Beginning with the line containing "privacy policy, used only to handle your" and ending with the line containing "Ramah, even in", write out each line of the records below exactly; pictures and lines outside that range are left out.

START Data shown

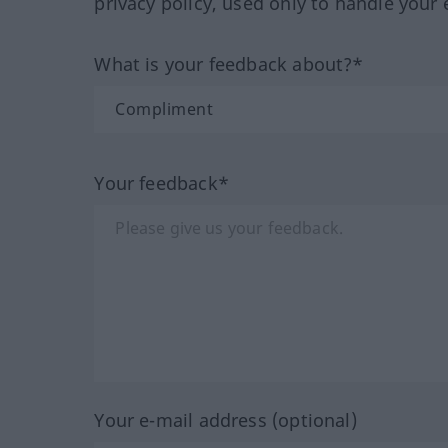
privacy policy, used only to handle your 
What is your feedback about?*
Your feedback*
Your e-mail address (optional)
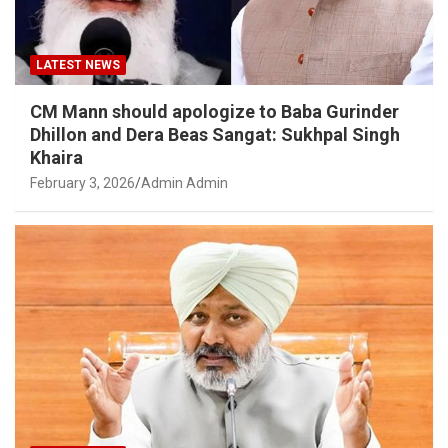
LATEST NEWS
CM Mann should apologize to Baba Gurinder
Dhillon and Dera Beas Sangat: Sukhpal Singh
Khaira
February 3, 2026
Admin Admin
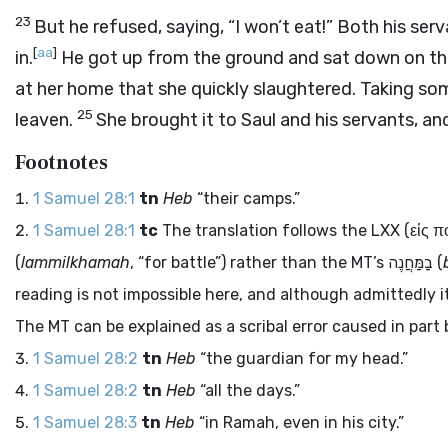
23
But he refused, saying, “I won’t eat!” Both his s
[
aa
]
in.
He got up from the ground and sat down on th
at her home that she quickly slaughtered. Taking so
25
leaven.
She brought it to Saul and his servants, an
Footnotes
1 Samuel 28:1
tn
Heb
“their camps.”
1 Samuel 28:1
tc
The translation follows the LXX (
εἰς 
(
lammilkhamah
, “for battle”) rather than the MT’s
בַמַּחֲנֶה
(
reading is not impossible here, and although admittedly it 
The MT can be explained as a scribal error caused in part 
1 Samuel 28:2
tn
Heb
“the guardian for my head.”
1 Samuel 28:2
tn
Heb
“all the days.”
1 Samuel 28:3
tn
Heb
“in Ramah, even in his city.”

END Data shown
START Data shown

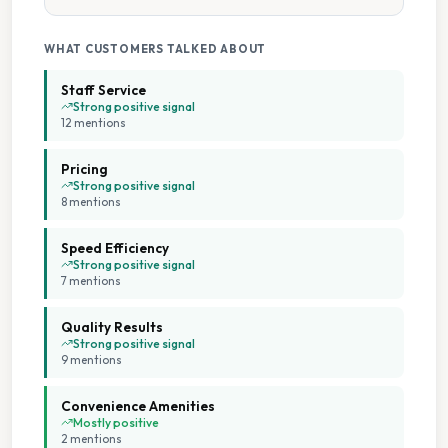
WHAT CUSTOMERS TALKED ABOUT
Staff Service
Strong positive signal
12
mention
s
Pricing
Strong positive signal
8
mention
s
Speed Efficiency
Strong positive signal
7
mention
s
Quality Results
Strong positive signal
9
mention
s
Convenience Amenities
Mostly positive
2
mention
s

END Data shown

_Answer below_.
privacy policy, used only to handle your 
What is your feedback about?*
Your feedback*
Your e-mail address (optional)
LATEST NEWS
CM Mann should apologize to Baba Gurinder
Dhillon and Dera Beas Sangat: Sukhpal Singh
Khaira
February 3, 2026
Admin Admin
23
But he refused, saying, “I won’t eat!” Both his s
[
aa
]
in.
He got up from the ground and sat down on th
at her home that she quickly slaughtered. Taking so
25
leaven.
She brought it to Saul and his servants, an
Footnotes
1 Samuel 28:1
tn
Heb
“their camps.”
1 Samuel 28:1
tc
The translation follows the LXX (
εἰς 
(
lammilkhamah
, “for battle”) rather than the MT’s
בַמַּחֲנֶה
(
reading is not impossible here, and although admittedly it 
The MT can be explained as a scribal error caused in part 
1 Samuel 28:2
tn
Heb
“the guardian for my head.”
1 Samuel 28:2
tn
Heb
“all the days.”
1 Samuel 28:3
tn
Heb
“in Ramah, even in his city.”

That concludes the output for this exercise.